Eu acreditei nesse "não" que me foi dito e nunca tive coragem de prestar concurso para magistratura ou qualquer outra carreira mais bem remunerada ou disputada. Cargos de analista, técnico ou escrevente eu fiz quase todos. Eu tinha fracassos semanais: seja com pontuações baixas ou com confusões de concursos mal organizados. Assim, eu permaneci no cargo do primeiro concurso que eu prestei no TJMG, com esse "não" em forma de nó preso na garganta. Um dia, lendo o livro "Na minha pele" do Lázaro Ramos, eu li a seguinte frase: "Por isso digo aos meninos e meninas que têm a origem parecida com a minha: não existe vida com limite pré-estabelecido; o seu lugar é aquele em que você sonha estar". Ao ler isso, o nó virou corredeira e não tinha mais nada que eu pudesse fazer pra conter essa vontade que eu tinha de pertencer, de me ver no lugar em que eu sempre quis ocupar.

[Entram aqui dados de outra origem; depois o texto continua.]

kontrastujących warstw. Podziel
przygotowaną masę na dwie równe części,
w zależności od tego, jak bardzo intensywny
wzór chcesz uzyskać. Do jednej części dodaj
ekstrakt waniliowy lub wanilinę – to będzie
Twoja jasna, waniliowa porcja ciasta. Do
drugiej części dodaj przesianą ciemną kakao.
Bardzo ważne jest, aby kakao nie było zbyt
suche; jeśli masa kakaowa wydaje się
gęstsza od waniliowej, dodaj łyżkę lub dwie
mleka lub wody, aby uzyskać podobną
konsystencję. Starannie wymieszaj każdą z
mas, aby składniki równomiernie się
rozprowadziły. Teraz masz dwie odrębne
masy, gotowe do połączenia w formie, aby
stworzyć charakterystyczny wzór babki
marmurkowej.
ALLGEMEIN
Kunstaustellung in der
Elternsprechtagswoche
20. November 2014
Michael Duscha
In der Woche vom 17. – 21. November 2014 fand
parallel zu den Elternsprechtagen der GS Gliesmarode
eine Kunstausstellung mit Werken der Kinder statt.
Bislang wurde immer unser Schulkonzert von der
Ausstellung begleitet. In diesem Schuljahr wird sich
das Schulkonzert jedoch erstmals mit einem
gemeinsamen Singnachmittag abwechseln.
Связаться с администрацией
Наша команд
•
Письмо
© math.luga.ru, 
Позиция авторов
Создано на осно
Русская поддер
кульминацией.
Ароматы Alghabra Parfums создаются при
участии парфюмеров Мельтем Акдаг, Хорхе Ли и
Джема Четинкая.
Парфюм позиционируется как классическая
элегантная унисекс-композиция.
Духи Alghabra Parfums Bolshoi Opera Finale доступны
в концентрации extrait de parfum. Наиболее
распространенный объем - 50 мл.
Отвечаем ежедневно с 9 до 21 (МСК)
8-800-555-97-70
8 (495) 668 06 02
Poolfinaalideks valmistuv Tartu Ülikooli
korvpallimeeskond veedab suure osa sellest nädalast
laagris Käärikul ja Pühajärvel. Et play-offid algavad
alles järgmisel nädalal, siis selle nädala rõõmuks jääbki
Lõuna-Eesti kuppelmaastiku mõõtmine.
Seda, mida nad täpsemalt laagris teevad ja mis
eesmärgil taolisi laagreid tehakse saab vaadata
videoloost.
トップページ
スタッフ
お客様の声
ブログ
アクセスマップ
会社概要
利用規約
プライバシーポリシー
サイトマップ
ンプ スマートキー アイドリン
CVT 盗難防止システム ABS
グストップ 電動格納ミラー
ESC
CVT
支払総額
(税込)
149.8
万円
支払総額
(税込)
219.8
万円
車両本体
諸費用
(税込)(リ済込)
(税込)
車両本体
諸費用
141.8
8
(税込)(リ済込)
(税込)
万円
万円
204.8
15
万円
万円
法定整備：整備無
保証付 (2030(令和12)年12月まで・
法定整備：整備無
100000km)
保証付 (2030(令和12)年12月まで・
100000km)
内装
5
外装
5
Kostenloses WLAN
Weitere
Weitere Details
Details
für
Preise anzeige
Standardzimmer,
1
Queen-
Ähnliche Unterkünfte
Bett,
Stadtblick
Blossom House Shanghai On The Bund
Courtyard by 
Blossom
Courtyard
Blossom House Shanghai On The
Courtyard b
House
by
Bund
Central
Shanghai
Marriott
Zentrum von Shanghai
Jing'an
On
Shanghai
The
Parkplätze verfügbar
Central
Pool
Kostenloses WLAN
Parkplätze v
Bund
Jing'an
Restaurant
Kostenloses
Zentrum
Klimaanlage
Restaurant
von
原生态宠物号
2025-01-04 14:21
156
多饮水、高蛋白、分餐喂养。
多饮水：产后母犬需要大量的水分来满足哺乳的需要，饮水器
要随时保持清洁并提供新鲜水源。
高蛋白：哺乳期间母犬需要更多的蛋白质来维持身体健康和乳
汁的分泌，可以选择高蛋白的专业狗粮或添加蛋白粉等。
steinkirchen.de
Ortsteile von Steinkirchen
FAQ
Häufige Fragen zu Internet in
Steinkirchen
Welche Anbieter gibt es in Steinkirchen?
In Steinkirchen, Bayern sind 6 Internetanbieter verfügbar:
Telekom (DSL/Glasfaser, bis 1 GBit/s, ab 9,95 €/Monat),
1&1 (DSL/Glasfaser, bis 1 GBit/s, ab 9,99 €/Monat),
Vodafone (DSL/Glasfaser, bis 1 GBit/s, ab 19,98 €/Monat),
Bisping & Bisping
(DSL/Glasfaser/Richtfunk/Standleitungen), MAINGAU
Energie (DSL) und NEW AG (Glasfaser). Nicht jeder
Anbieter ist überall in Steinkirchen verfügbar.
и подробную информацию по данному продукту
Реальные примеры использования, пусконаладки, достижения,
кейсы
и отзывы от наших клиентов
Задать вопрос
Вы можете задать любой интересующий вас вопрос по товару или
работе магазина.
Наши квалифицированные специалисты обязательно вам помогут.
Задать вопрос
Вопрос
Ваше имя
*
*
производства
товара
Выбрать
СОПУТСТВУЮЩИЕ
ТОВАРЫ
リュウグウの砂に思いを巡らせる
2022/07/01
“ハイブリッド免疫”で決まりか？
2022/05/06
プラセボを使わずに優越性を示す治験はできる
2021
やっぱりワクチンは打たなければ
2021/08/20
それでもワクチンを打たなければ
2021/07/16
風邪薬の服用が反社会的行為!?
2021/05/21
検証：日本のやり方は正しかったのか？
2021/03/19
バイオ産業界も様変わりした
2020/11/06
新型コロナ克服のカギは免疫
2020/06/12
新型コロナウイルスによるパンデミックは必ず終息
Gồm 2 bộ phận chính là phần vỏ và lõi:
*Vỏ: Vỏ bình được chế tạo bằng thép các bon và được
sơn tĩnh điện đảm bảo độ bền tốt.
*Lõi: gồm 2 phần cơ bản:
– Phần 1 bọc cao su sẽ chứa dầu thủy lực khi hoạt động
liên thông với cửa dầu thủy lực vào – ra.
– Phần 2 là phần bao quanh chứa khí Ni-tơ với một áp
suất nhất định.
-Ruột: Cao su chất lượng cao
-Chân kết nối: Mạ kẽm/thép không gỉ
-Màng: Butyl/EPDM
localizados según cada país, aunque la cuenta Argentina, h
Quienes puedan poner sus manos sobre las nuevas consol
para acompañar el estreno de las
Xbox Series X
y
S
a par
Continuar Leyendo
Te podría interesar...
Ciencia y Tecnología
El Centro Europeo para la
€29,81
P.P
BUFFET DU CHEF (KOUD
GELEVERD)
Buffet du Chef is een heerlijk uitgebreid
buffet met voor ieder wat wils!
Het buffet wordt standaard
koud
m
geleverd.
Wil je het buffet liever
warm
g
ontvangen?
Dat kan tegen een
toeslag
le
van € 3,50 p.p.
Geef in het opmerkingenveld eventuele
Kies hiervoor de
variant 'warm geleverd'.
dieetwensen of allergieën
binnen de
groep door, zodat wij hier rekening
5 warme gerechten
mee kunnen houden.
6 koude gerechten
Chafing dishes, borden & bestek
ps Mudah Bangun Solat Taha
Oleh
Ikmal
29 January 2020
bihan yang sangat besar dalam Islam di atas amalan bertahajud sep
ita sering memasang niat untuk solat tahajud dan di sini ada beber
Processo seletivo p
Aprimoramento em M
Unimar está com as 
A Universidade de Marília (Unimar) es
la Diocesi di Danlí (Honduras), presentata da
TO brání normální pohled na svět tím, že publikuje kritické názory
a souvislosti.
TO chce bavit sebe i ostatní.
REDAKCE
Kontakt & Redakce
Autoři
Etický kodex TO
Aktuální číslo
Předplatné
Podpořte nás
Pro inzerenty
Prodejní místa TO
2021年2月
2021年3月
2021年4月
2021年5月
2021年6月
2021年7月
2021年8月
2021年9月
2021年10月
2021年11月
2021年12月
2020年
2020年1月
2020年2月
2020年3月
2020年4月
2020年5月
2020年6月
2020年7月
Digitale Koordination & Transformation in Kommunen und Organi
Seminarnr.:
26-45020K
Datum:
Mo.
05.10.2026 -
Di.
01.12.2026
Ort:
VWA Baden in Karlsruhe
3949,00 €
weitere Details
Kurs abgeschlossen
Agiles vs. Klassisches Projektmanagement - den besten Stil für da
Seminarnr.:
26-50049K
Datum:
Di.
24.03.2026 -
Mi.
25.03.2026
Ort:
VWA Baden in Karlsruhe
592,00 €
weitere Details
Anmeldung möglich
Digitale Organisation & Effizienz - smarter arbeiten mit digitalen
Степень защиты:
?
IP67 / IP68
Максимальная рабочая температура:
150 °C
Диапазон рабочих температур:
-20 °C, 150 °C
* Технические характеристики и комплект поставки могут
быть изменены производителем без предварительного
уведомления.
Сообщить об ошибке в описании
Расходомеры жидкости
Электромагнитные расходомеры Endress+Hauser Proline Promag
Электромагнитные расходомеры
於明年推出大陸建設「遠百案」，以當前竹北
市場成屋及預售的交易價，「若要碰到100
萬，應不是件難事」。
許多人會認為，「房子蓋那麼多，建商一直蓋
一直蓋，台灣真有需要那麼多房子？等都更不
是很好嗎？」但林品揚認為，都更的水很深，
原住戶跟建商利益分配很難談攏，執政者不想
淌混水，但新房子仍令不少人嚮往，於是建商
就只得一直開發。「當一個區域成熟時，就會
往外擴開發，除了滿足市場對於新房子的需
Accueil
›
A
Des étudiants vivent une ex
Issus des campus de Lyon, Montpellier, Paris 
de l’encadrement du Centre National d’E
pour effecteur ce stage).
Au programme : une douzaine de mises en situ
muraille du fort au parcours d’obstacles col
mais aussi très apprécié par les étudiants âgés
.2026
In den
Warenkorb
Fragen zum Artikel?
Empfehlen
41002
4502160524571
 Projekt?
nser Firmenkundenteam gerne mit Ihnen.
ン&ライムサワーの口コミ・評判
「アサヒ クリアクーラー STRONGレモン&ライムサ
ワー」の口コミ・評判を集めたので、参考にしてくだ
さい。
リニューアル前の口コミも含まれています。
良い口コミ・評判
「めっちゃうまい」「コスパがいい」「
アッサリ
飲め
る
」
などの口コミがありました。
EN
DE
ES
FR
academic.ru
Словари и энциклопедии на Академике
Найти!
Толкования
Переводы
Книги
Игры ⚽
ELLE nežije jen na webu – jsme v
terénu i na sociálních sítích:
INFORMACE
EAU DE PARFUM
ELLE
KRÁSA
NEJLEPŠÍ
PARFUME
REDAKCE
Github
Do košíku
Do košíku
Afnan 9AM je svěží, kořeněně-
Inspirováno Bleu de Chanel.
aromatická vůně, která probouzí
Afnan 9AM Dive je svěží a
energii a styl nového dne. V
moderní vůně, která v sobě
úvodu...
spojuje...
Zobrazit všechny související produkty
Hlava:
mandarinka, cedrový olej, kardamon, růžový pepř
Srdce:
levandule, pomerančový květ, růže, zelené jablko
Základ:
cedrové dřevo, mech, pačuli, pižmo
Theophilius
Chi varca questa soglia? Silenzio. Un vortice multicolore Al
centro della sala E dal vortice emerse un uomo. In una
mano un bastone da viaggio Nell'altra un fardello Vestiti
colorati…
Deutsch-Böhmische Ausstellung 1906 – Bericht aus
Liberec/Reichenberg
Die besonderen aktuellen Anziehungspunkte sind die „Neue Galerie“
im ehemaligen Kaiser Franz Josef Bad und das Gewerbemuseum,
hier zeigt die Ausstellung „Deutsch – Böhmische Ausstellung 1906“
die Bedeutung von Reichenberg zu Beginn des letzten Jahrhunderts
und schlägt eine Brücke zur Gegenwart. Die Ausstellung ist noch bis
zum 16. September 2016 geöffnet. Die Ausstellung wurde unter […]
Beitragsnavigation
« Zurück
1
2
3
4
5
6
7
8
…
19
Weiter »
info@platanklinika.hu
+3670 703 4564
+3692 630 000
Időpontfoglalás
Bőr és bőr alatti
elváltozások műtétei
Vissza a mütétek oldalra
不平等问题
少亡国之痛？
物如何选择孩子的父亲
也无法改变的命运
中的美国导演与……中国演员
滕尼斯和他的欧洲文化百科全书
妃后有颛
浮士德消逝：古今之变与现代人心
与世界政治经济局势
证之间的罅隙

Então, eu guardei meus fracassos debaixo do braço, não contei a quase ninguém e me inscrevi no concurso do TJSP. Eu estabeleci planilhas de estudo e dividia a quantidade de páginas que teria que ler por dia, considerando as datas das provas e as poucas horas livre que eu tinha. Tirei carteira de moto e comprei uma que me permitia chegar mais cedo em casa já que carro não era uma opção. Eu me permiti sonhar de novo e nada ia me impedir de chegar lá. E assim, eu fui passando em cada etapa, com muitas privações financeiras e emocionais. Na fase da inscrição definitiva fui eliminada pois a banca entendeu que meu cargo no TJMG não demandava conhecimento jurídico. Mas eu já não enxergava limites e não podia parar mais. Chorei por um dia inteiro. No dia seguinte, aumentei minha dívida e por meio de uma advogada consegui minha inclusão na prova por um PCA no CNJ. Eu queria apenas que eles me vissem, me ouvissem, me deixassem pertencer. E assim foi: passei. Vi meu nome na lista do cargo que um dia eu deixei de ter coragem de sonhar.
Eu queria apenas deixar essa mensagem a quem recebe "nãos" da vida por questões que vão além das notas e reprovações. O "não" da melanina que não é vista nos cargos de poder, da família que implica e desacredita do empenho de anos e anos e que não tem fim; o "não" da idade que já é alta demais; o "não" dos filhos que demandam tempo e atenção, enfim, o não da vida que não caminha no ritmo da nossa ansiedade e anseio. Espero que você não aceite esse "não". Reveja suas estratégias e permaneça saudável, mas acredite naquilo que você ousou sonhar. Não há limites nessa vida. Sonhe e ocupe o lugar que você quer estar!